Why is the Yukon often left in the dark? ask critics

Yukon residents have spent more time in the dark this year thanks to an increase in the number of power outages.

Yukon residents have spent more time in the dark this year thanks to an increase in the number of power outages.

The increase in unplanned power outages and quality of service provided by the two Yukon utilities — Yukon Energy Corporation and Yukon Electrical Company Ltd. — requires a Yukon Utilities Board review, say critics.

The number of unplanned power outages on Yukon Energy Corporation’s system has already increased 25 per cent this year, compared to 2006 totals.
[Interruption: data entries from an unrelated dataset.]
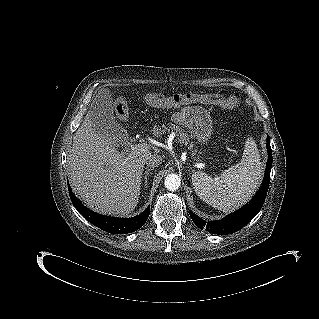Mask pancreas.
Segmentation results:
<instances>
[{"label":"pancreas","mask_w":319,"mask_h":319,"mask_svg":"<svg viewBox=\"0 0 319 319\" xmlns=\"http://www.w3.org/2000/svg\"><path fill=\"white\" fill-rule=\"evenodd\" d=\"M164 129H160L158 126H154L153 127V135L156 136V137H160L162 136V134L165 133V131H170V129L172 131H175L176 135L178 136V140L181 142V143H185V144H189V148L192 150V153L193 154H196L197 153V148H193V147H196L194 142H190V139L188 137V134L187 133H184L179 126H176L175 124H171L169 123L168 124V127L166 126H163Z\"/></svg>","instance_id":"obj_1"}]
</instances>
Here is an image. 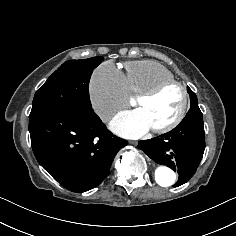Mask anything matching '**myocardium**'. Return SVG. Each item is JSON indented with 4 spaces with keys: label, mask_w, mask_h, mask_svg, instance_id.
<instances>
[{
    "label": "myocardium",
    "mask_w": 236,
    "mask_h": 236,
    "mask_svg": "<svg viewBox=\"0 0 236 236\" xmlns=\"http://www.w3.org/2000/svg\"><path fill=\"white\" fill-rule=\"evenodd\" d=\"M171 87H176L181 92L182 106H181L180 112L174 120H172L170 123L166 124L165 126L151 129V131L155 134L162 135V134L169 133L173 131L175 128H177L179 125H181L182 122L185 120L188 110H189V106H190V94L187 87L177 80H167V81H163L156 84L149 90L138 95L136 98L139 102H145V101L155 98L156 96L161 94L163 91Z\"/></svg>",
    "instance_id": "f54148a6"
}]
</instances>
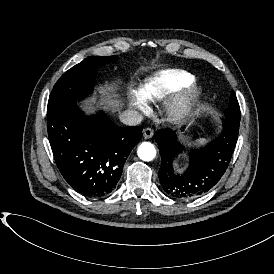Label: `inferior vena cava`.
I'll use <instances>...</instances> for the list:
<instances>
[{
  "label": "inferior vena cava",
  "mask_w": 274,
  "mask_h": 274,
  "mask_svg": "<svg viewBox=\"0 0 274 274\" xmlns=\"http://www.w3.org/2000/svg\"><path fill=\"white\" fill-rule=\"evenodd\" d=\"M119 118L122 123L129 126L139 125L144 120V117L135 110H124Z\"/></svg>",
  "instance_id": "inferior-vena-cava-1"
}]
</instances>
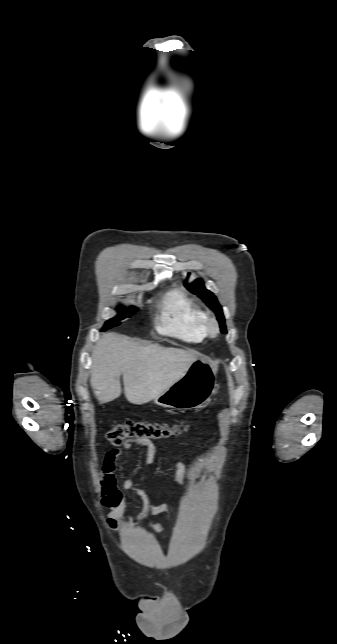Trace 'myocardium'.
Instances as JSON below:
<instances>
[{
	"label": "myocardium",
	"instance_id": "obj_1",
	"mask_svg": "<svg viewBox=\"0 0 337 644\" xmlns=\"http://www.w3.org/2000/svg\"><path fill=\"white\" fill-rule=\"evenodd\" d=\"M204 328H205V333L208 336H216L219 332V325L214 317H206L205 323H204Z\"/></svg>",
	"mask_w": 337,
	"mask_h": 644
}]
</instances>
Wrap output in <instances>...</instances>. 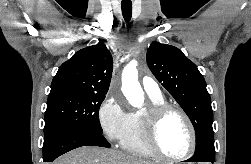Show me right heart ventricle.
Masks as SVG:
<instances>
[{"mask_svg":"<svg viewBox=\"0 0 251 164\" xmlns=\"http://www.w3.org/2000/svg\"><path fill=\"white\" fill-rule=\"evenodd\" d=\"M152 105L164 103L162 96L150 97ZM121 148L126 152L145 157L156 158L157 156L149 149L144 136L142 117L139 113H130L129 124L126 133L120 141Z\"/></svg>","mask_w":251,"mask_h":164,"instance_id":"right-heart-ventricle-1","label":"right heart ventricle"}]
</instances>
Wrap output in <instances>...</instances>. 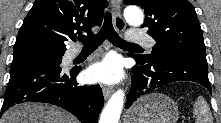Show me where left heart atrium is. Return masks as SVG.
I'll return each instance as SVG.
<instances>
[{"instance_id": "1", "label": "left heart atrium", "mask_w": 221, "mask_h": 123, "mask_svg": "<svg viewBox=\"0 0 221 123\" xmlns=\"http://www.w3.org/2000/svg\"><path fill=\"white\" fill-rule=\"evenodd\" d=\"M122 76V66L118 58L109 56L92 65L87 71L91 82L113 83Z\"/></svg>"}]
</instances>
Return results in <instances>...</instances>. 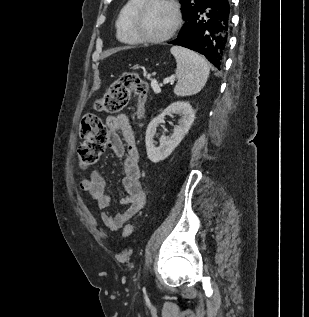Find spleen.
Returning a JSON list of instances; mask_svg holds the SVG:
<instances>
[{
  "instance_id": "spleen-1",
  "label": "spleen",
  "mask_w": 309,
  "mask_h": 317,
  "mask_svg": "<svg viewBox=\"0 0 309 317\" xmlns=\"http://www.w3.org/2000/svg\"><path fill=\"white\" fill-rule=\"evenodd\" d=\"M170 52L177 63L178 82L174 88V94L184 97L200 92L210 73L206 60L194 51L180 46H173Z\"/></svg>"
}]
</instances>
In 2006, there were 35 unplanned power outages and 14 planned outages. Equipment failures caused 11 of the unplanned outages. The rest were “acts of God” — lightning strikes, frost and animal interference, said energy corporation spokesperson Janet Patterson.

Already in 2007 there have been 44 unplanned outages and 11 planned outages.

Equipment failures caused 16 unplanned outages.

The increasingly frequent unplanned outages are becoming a more risky problem as the weeks go by, said Utilities Consumers’ Group president Roger Rondeau.

“With winter coming up, we can’t go on having the power out for three or four hours in 40-below weather,” he said.

The quality of service requires discussion by the utilities board before the end of the year, added Rondeau, who said as much in a letter to the utilities board.

The board replied the general rate application process, which includes service reports from both utilities, probably won’t happen until March.

“We want to find out if the utilities are keeping equipment up to standard,” said Rondeau.

“Whether it’s lack of maintenance or natural breakdowns, I don’t know. That’s what the (utilities) board has to find out.”

A service review is part of the normal general rate application process, which hasn’t happened since 1996, said Rondeau, “which is maybe one reason we’re having these problems.”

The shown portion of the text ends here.